A fellow birder and photographer I met a few winters ago in pursuit of a Fork-tailed Flycatcher—a bird of Central and South America who somehow found his way to the wilds of Connecticut—recently posted a photo of a Great-crested Flycatcher perched on a feeder pole in her back yard. Unlike the Fork-tailed, this flycatcher is a regular fixture in the Northeast, but finding one in your yard is still an event of some note, and she was thrilled to have captured it—particularly given how notoriously skittish these birds are. And it’s a wonderful photograph—the image is crisp, the color beautiful, and the light just about ideal. In her mind, the only drawback is the metal pole; she prefers photos that are free of, as she put it, evidence of the hand of man.

She’s not alone in this. Given the choice, most photographers I know would rather capture wildlife in a natural setting. And I get it. After all, showing animals in their unaltered environments is the First Commandment of wildlife photography. I share this bias towards unspoiled nature, and though I won’t pass up the chance to photograph a bird just because there’s an object from the human world in the frame, I often feel that such images are somehow tainted.

Peregrine Falcon

Lately, I’ve been questioning this. For one thing, there’s quite a bit of artistry to many of these photos, and they open windows into the lives of creatures who share spaces we think of as ours: songbirds singing from fence posts; raptors using telephone poles as vantages and nest sites; gulls perched on buoys; sandpipers foraging in parking lot puddles; birds resting on wooden piers, feeding from stone jetties, and nesting on, in, and around all manner of structures… the list of human objects birds use as they go about the business of being birds is limited only by what’s available to them.

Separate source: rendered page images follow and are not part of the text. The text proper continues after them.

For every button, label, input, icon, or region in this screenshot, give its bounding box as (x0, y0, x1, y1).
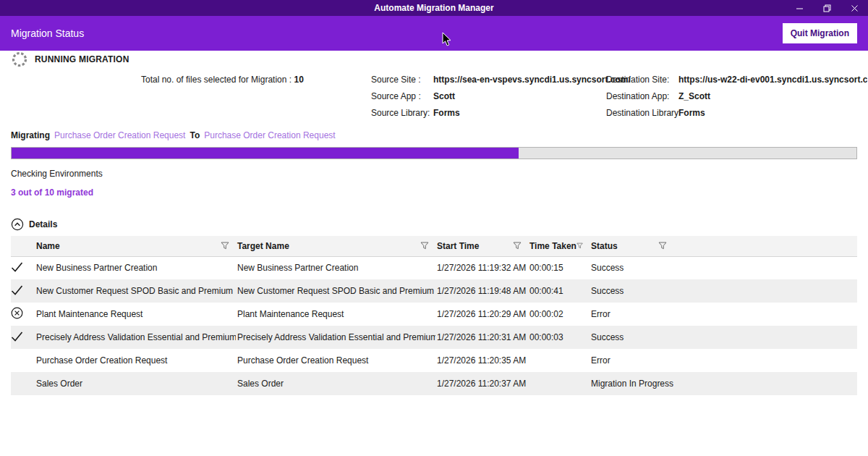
window-controls (786, 0, 868, 16)
row-success-icon (11, 262, 23, 272)
cell-time-taken: 00:00:03 (528, 326, 590, 349)
filter-icon[interactable] (221, 242, 229, 250)
window-title: Automate Migration Manager (0, 3, 868, 13)
cell-status-icon (11, 279, 35, 303)
migrating-target-name: Purchase Order Creation Request (204, 130, 335, 140)
close-button[interactable] (841, 0, 868, 16)
close-icon (851, 4, 859, 12)
page-title: Migration Status (11, 28, 84, 39)
titlebar: Automate Migration Manager (0, 0, 868, 16)
cell-status: Error (590, 303, 673, 326)
table-row[interactable]: New Business Partner Creation New Busine… (11, 256, 857, 279)
source-app-row: Source App : Scott (371, 91, 631, 101)
minimize-icon (796, 4, 804, 12)
progress-bar (11, 147, 857, 159)
cell-time-taken: 00:00:15 (528, 256, 590, 279)
cell-status: Success (590, 256, 673, 279)
cell-status: Migration In Progress (590, 372, 673, 395)
column-header-time-taken[interactable]: Time Taken (528, 236, 590, 256)
column-header-label: Time Taken (529, 241, 576, 251)
table-header-row: Name Target Name Start Time Time Taken (11, 236, 857, 256)
details-label: Details (29, 219, 57, 229)
destination-library-row: Destination Library: Forms (606, 108, 867, 118)
table-row[interactable]: Purchase Order Creation Request Purchase… (11, 349, 857, 372)
migration-table: Name Target Name Start Time Time Taken (11, 236, 857, 395)
running-migration-label: RUNNING MIGRATION (35, 54, 129, 64)
cell-filler (673, 349, 857, 372)
cell-name: Precisely Address Validation Essential a… (35, 326, 236, 349)
main-content: RUNNING MIGRATION Total no. of files sel… (0, 51, 868, 395)
details-toggle[interactable]: Details (11, 218, 857, 231)
source-info: Source Site : https://sea-en-vspevs.sync… (371, 75, 631, 118)
filter-icon[interactable] (576, 242, 583, 250)
cell-name: Sales Order (35, 372, 236, 395)
table-row[interactable]: New Customer Request SPOD Basic and Prem… (11, 279, 857, 303)
row-error-icon (11, 307, 23, 319)
column-header-status[interactable]: Status (590, 236, 673, 256)
column-header-label: Start Time (437, 241, 479, 251)
cell-filler (673, 326, 857, 349)
cell-time-taken: 00:00:02 (528, 303, 590, 326)
destination-site-label: Destination Site: (606, 75, 678, 85)
destination-site-value: https://us-w22-di-ev001.syncdi1.us.syncs… (678, 75, 867, 85)
source-library-value: Forms (433, 108, 460, 118)
progress-bar-fill (12, 148, 519, 159)
cell-name: New Business Partner Creation (35, 256, 236, 279)
cell-status: Error (590, 349, 673, 372)
filter-icon[interactable] (513, 242, 522, 250)
cell-start-time: 1/27/2026 11:20:29 AM (435, 303, 528, 326)
restore-button[interactable] (813, 0, 841, 16)
cell-filler (673, 279, 857, 303)
filter-icon[interactable] (658, 242, 667, 250)
cell-time-taken (528, 372, 590, 395)
filter-icon[interactable] (420, 242, 429, 250)
source-site-label: Source Site : (371, 75, 433, 85)
destination-library-value: Forms (678, 108, 705, 118)
source-library-row: Source Library: Forms (371, 108, 631, 118)
column-header-target-name[interactable]: Target Name (236, 236, 435, 256)
status-area: RUNNING MIGRATION Total no. of files sel… (11, 51, 857, 129)
destination-library-label: Destination Library: (606, 108, 678, 118)
migrating-line: Migrating Purchase Order Creation Reques… (11, 130, 857, 140)
source-app-value: Scott (433, 91, 455, 101)
cell-start-time: 1/27/2026 11:20:37 AM (435, 372, 528, 395)
cell-name: Purchase Order Creation Request (35, 349, 236, 372)
source-site-row: Source Site : https://sea-en-vspevs.sync… (371, 75, 631, 85)
cell-filler (673, 256, 857, 279)
cell-status-icon (11, 372, 35, 395)
cell-target-name: New Customer Request SPOD Basic and Prem… (236, 279, 435, 303)
cell-start-time: 1/27/2026 11:19:48 AM (435, 279, 528, 303)
cell-target-name: Sales Order (236, 372, 435, 395)
progress-status-text: Checking Environments (11, 169, 857, 179)
row-success-icon (11, 285, 23, 295)
table-row[interactable]: Plant Maintenance Request Plant Maintena… (11, 303, 857, 326)
table-row[interactable]: Precisely Address Validation Essential a… (11, 326, 857, 349)
column-header-start-time[interactable]: Start Time (435, 236, 528, 256)
cell-status-icon (11, 349, 35, 372)
app-header: Migration Status Quit Migration (0, 16, 868, 51)
migrating-label: Migrating (11, 130, 50, 140)
row-success-icon (11, 332, 23, 342)
spinner-icon (11, 51, 28, 68)
cell-name: New Customer Request SPOD Basic and Prem… (35, 279, 236, 303)
cell-status-icon (11, 303, 35, 326)
cell-status-icon (11, 326, 35, 349)
source-site-value: https://sea-en-vspevs.syncdi1.us.syncsor… (433, 75, 631, 85)
column-header-name[interactable]: Name (35, 236, 236, 256)
cell-filler (673, 303, 857, 326)
cell-start-time: 1/27/2026 11:20:35 AM (435, 349, 528, 372)
column-header-filler (673, 236, 857, 256)
column-header-icon (11, 236, 35, 256)
migrated-count-text: 3 out of 10 migrated (11, 187, 857, 198)
table-row[interactable]: Sales Order Sales Order 1/27/2026 11:20:… (11, 372, 857, 395)
total-files-value: 10 (294, 75, 303, 85)
destination-app-row: Destination App: Z_Scott (606, 91, 867, 101)
source-app-label: Source App : (371, 91, 433, 101)
column-header-label: Target Name (237, 241, 289, 251)
cell-start-time: 1/27/2026 11:20:31 AM (435, 326, 528, 349)
minimize-button[interactable] (786, 0, 813, 16)
migrating-source-name: Purchase Order Creation Request (54, 130, 185, 140)
source-library-label: Source Library: (371, 108, 433, 118)
cell-status-icon (11, 256, 35, 279)
quit-migration-button[interactable]: Quit Migration (783, 23, 857, 43)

Sometimes, too, the line between the human and wild worlds blurs to indistinction: Purple Martins nest almost exclusively in houses we’ve built for them, and in the most extreme example, the world’s largest populations of Peregrine Falcons now live in our cities. Having traded rocky outcroppings for cliffs of concrete and steel, the urban jungle is the Falcon’s natural environment.

There’s something beyond aesthetic considerations though, an unintended consequence of this tendency to discount images that show evidence of our presence. It’s so subtle that it hadn’t even occurred to me until very recently. The issue is this: Presenting photos of animals only in a wild context unconsciously reinforces the misperception that we are somehow removed from them, that the worlds of people and nature are separated by a vast, unbridgeable divide, that we are not a part of nature, but apart from it. A photo of a Mourning Dove on a shingled roof or a Black-capped Chickadee nesting in an abandoned telephone junction box reminds us that wild creatures are not confined to the wilderness; they’re all around us, and we are bound to them by threads that stretch back farther than the dawn of humanity.

Fiery-billed Araçari

Don’t get me wrong—we need both kinds of images, desperately. A photo of a toucan in the middle of the rainforest or a Snowy Owl hunting the Arctic tundra opens our eyes to the wonders of the world and reveals the wilderness still left to protect. And a picture of a hummingbird visiting a backyard feeder or a Red-breasted Nuthatch feasting on a suet cake sheds light on the wildlife just outside our doors, to which we are intimately connected. Regardless of your own preference—and there’s no right or wrong in this—neither type is inherently better. Both have equal value, and both remind us that there’s life here beyond humanity.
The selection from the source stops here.